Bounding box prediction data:
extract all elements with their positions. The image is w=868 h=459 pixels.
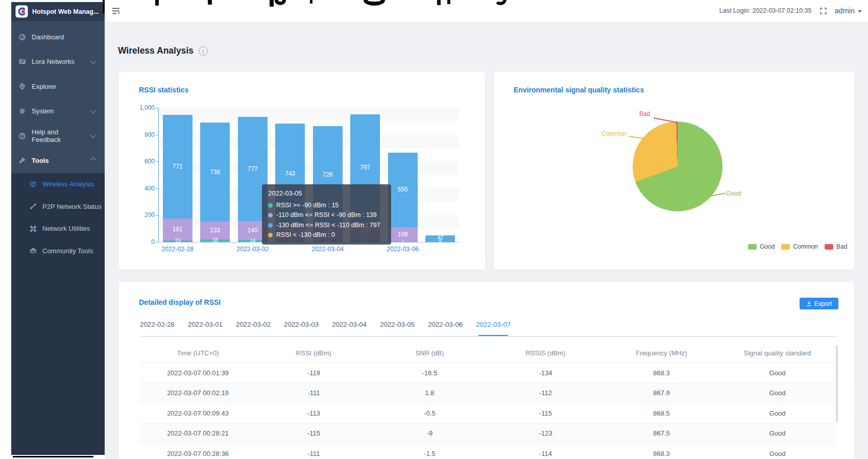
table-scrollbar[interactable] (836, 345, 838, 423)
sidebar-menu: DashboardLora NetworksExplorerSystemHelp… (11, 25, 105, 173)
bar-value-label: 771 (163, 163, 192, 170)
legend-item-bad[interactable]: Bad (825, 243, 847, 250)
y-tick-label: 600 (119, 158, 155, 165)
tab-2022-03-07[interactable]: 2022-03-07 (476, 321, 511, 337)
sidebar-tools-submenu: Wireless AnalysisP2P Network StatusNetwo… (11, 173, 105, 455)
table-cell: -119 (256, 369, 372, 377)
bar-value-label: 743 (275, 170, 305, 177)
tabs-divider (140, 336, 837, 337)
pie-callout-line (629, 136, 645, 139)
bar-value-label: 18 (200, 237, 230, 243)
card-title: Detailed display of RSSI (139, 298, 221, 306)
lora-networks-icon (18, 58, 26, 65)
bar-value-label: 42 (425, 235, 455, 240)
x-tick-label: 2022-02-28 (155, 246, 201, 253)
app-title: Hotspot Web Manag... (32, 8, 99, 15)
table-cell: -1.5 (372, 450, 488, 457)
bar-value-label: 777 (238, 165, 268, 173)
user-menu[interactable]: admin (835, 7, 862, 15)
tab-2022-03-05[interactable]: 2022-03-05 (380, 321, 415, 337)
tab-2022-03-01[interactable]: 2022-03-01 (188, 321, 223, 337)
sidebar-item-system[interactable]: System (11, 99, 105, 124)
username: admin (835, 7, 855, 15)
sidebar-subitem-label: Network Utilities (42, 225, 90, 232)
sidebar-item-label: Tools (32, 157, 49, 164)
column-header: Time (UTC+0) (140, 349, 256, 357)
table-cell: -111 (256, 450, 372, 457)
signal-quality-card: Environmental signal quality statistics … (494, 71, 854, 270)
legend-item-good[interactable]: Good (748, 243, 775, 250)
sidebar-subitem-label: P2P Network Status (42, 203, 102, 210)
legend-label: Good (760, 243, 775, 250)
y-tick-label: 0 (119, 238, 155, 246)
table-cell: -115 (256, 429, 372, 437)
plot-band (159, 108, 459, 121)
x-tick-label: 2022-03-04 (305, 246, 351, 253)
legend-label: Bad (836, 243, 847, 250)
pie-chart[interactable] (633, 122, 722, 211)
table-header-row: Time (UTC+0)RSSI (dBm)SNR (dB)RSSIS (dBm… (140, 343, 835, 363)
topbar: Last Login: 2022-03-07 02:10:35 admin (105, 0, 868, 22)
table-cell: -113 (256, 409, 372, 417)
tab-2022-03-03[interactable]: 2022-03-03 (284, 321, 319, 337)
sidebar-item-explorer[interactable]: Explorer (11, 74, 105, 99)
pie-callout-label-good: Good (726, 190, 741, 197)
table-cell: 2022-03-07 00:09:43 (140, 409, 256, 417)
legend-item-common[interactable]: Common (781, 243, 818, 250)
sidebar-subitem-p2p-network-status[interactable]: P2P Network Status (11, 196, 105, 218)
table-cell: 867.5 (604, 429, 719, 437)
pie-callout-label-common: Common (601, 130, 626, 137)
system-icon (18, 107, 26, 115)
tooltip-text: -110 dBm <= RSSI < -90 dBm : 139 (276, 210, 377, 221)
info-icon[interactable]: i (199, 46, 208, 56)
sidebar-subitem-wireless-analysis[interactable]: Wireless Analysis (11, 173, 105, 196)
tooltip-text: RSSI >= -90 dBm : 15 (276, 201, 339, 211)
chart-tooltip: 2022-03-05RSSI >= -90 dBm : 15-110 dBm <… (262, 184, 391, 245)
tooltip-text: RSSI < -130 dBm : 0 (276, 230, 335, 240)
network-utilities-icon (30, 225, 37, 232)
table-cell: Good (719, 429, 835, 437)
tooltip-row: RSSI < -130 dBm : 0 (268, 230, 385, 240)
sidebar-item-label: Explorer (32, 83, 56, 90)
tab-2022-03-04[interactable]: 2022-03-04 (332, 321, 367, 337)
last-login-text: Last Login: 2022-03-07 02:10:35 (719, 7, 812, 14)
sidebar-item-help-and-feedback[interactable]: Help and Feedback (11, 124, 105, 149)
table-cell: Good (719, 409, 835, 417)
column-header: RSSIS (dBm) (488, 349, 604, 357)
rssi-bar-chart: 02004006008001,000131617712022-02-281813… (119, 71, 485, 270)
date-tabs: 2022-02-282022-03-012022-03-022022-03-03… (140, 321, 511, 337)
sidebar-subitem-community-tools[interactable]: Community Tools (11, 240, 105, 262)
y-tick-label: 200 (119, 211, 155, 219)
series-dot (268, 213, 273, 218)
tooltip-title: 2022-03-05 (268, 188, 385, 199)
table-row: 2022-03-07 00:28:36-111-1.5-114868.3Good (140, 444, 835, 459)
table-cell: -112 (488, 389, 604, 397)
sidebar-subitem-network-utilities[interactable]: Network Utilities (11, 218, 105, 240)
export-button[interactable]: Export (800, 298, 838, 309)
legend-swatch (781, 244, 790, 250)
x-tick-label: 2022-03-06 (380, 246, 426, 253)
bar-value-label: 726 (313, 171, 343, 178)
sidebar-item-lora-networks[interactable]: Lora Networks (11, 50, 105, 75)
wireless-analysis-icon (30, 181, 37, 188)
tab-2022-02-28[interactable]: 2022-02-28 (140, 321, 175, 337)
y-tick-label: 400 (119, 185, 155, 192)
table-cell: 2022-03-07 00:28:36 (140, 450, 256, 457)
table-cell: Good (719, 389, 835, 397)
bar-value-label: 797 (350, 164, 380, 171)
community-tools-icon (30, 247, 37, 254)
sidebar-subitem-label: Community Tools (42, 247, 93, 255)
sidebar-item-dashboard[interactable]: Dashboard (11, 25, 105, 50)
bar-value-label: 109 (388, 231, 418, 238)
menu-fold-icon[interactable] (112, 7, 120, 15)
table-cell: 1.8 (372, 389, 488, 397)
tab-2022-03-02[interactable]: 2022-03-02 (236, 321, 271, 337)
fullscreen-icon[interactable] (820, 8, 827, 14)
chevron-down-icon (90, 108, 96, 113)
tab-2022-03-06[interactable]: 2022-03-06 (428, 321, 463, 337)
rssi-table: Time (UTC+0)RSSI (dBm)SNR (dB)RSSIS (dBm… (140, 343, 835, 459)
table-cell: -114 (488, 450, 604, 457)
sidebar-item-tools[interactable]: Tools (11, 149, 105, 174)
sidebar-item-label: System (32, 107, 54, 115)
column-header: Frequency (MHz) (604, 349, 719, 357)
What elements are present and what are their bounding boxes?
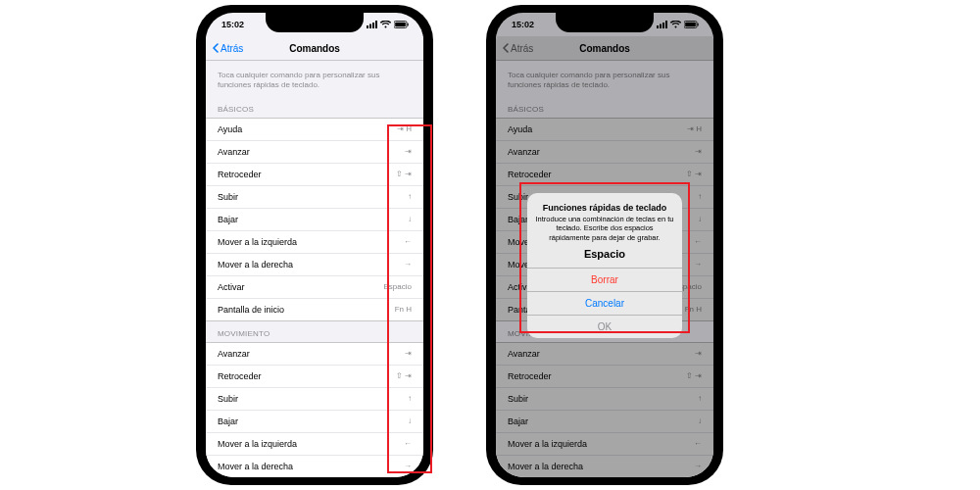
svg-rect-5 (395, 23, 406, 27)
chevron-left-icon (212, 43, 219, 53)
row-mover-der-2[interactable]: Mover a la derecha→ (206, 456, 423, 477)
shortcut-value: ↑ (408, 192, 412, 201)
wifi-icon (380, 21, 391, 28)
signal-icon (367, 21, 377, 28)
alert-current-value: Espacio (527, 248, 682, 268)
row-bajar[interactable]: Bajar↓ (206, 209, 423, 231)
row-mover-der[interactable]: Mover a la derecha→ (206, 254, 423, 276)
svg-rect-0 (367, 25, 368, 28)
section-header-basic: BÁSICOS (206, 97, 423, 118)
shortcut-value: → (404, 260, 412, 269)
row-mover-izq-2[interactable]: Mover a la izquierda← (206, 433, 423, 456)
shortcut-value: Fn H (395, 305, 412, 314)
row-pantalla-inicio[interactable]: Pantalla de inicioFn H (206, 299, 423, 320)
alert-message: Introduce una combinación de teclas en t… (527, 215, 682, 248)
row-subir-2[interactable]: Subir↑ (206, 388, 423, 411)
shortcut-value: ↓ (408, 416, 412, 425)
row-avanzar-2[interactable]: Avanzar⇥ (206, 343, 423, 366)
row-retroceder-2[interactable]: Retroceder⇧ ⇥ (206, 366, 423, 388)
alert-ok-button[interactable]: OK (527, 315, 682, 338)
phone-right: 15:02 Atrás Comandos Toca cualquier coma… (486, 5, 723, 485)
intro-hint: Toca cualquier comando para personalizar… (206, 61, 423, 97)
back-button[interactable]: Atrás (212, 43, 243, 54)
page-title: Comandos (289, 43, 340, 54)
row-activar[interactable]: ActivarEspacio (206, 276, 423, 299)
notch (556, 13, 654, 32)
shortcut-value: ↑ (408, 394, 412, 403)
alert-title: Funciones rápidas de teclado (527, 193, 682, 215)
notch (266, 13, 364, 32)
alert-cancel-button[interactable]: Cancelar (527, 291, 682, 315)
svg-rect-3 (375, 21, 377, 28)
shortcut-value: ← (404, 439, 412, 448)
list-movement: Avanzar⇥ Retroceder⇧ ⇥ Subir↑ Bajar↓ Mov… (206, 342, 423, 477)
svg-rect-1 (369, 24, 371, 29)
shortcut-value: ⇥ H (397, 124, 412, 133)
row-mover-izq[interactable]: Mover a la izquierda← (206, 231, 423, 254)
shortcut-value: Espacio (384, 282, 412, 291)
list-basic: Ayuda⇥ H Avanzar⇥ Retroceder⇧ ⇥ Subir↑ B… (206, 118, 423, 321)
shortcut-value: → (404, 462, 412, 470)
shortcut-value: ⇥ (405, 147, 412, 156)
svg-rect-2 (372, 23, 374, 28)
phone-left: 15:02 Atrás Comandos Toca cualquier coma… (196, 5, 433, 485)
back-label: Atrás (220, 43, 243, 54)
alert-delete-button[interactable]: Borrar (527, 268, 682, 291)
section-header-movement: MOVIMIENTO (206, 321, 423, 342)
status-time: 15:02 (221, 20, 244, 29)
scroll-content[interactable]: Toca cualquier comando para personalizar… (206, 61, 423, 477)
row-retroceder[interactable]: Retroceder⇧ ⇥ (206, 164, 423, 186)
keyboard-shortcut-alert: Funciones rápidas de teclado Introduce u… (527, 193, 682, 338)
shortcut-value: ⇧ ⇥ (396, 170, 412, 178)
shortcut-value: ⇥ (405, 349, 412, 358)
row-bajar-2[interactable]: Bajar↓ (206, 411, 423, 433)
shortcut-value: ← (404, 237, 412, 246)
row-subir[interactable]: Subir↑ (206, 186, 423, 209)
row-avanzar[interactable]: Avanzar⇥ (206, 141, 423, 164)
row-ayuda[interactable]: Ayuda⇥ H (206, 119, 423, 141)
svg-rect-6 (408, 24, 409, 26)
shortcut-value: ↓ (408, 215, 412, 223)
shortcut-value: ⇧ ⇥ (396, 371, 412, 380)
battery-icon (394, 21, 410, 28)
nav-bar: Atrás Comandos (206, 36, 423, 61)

> [Instructions for the task] From the data above, copy each line that has the string "card".

> [Solution to the exercise]
card-title: Detailed display of RSSI (139, 298, 221, 306)
signal-quality-card: Environmental signal quality statistics … (494, 71, 854, 270)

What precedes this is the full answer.